One of the most distinctive features of plant white mold is what happens in its later stages. The fluffy white growth clumps together into small, hard, black structures roughly the size of a pea. These survival structures have a hard black exterior with a white to light beige interior, and they look similar to mouse droppings. They form on the outside of diseased stems and pods, and sometimes inside hollow plant parts. These structures can survive in soil for years and restart the infection cycle when conditions are right. If you see them, the disease is well established.

In wet weather, the fungus can also produce tiny tan, cup-shaped mushrooms at the soil surface, roughly 3 to 6 millimeters across. These release spores that land on flowers and upper plant parts, starting new infections from above.

How Quickly It Appears

Mold can begin growing within 24 to 48 hours after a surface gets wet, which is why the EPA recommends drying any water-damaged materials within that window. Visible white growth, the kind you’d notice with your eyes, usually takes a few days to a week to develop depending on temperature and humidity levels. Warm, humid environments with poor air circulation accelerate growth significantly. By the time you see obvious cottony or powdery patches, the mold’s root-like filaments have already penetrated into the material beneath.

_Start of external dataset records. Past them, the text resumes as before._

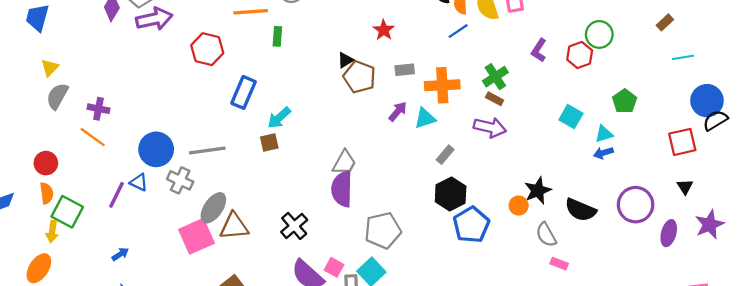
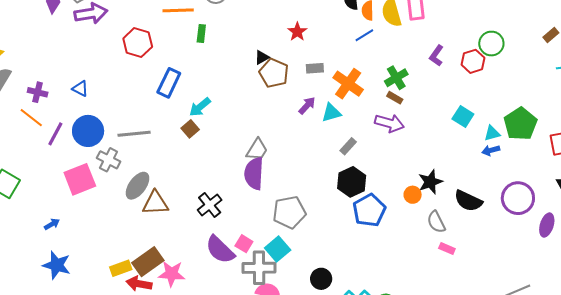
orange cross: (442, 85) -> (348, 84), turned 36
green pentagon: (625, 101) -> (520, 124), moved, size x1.5
brown square: (269, 143) -> (190, 129), turned -30
blue triangle: (139, 182) -> (80, 89), moved
purple line: (117, 195) -> (55, 134), moved
pink square: (196, 236) -> (80, 179), moved

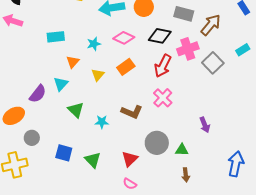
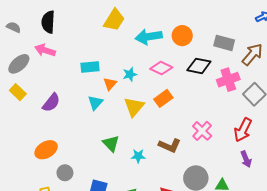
orange triangle: (73, 62) -> (110, 84), moved
red arrow: (163, 66) -> (243, 130), moved
yellow triangle: (98, 75) -> (134, 107), size x1.5
cyan triangle: (61, 84) -> (95, 103), moved
purple semicircle: (38, 94) -> (51, 103), moved

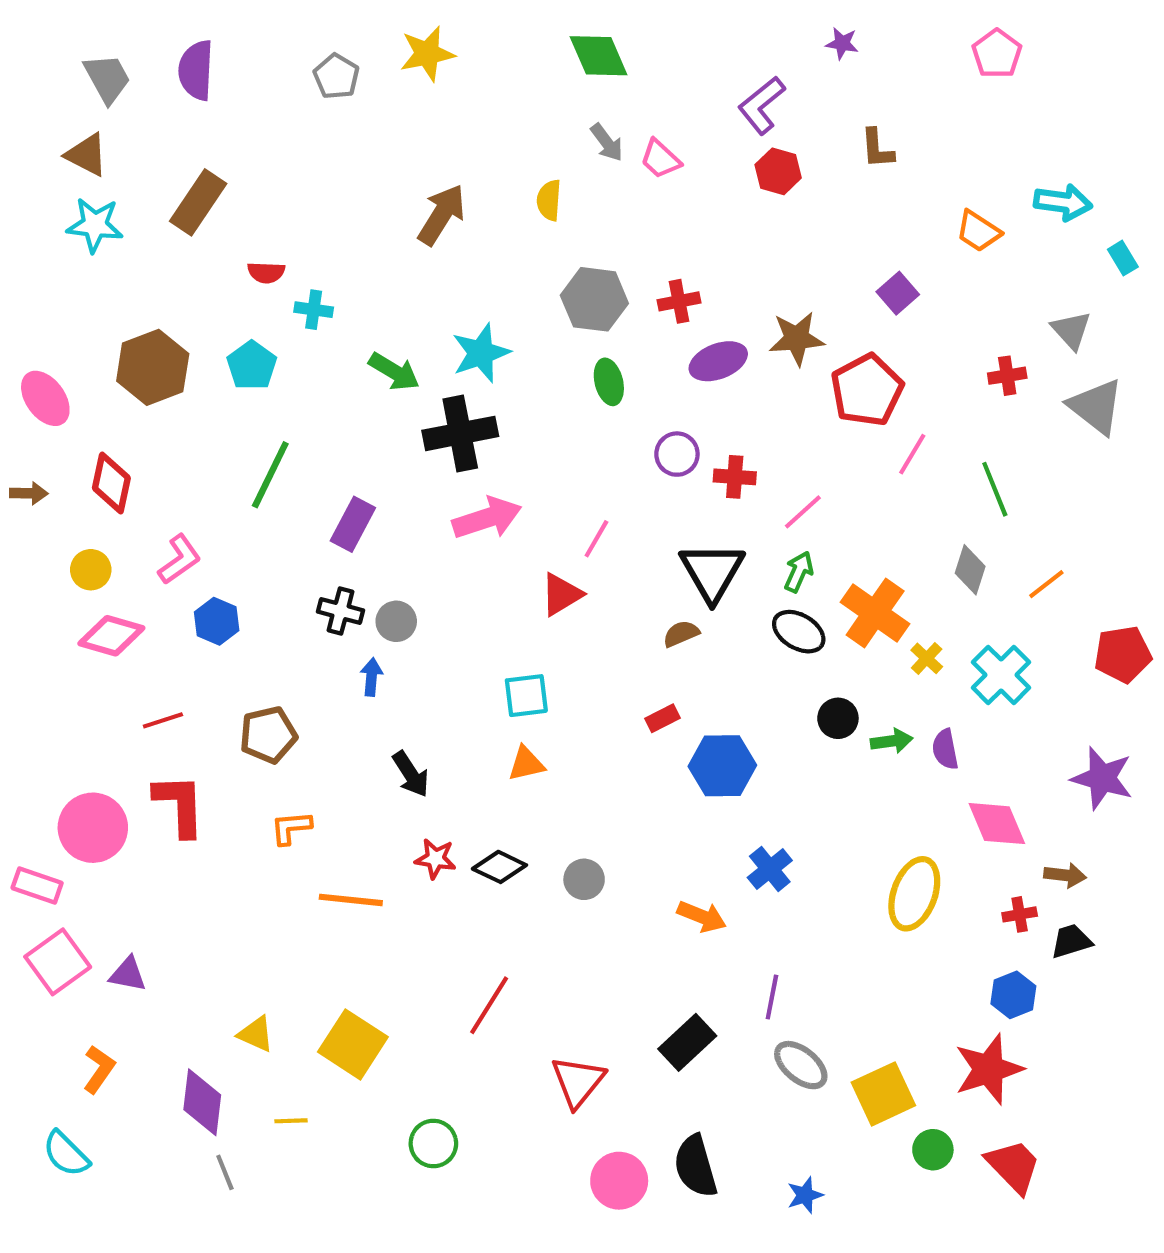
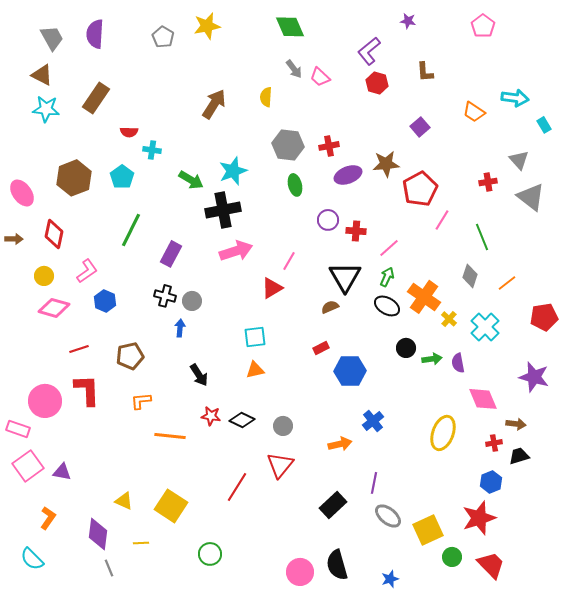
purple square: (898, 293) -> (420, 127), moved
orange arrow: (702, 916) -> (340, 444), turned -35
red triangle: (578, 1082) -> (280, 465), moved

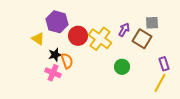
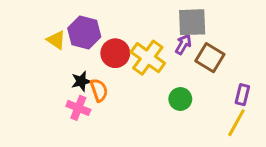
gray square: (152, 23) -> (192, 22), moved, size x1.5
yellow triangle: (38, 39) -> (56, 40), moved
purple rectangle: (164, 64) -> (242, 95), turned 32

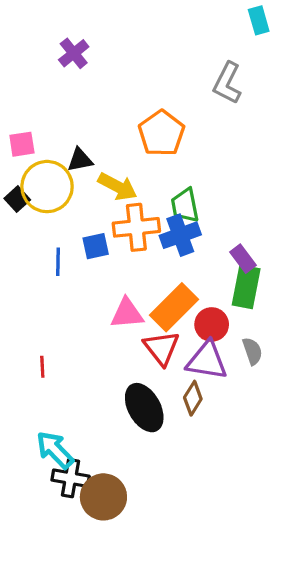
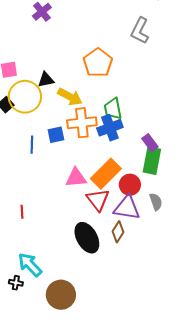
black cross: (71, 478) -> (16, 283), moved, size x0.6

What to Do When You Find It

The CDC’s guidance is straightforward: if you can see or smell mold, remove it. Small patches on hard surfaces (a few square feet or less) can typically be cleaned with soap and water or a diluted bleach solution. Porous materials like carpet, insulation, or heavily affected drywall often need to be removed entirely because mold filaments penetrate too deeply to clean effectively. For larger infestations, particularly those involving structural wood or areas behind walls, professional remediation gives you a more reliable result.

Regardless of color, all indoor mold grows for the same reason: excess moisture. Fixing the water source, whether it’s a leak, condensation, poor ventilation, or high humidity, is the only way to keep mold from returning after you clean it.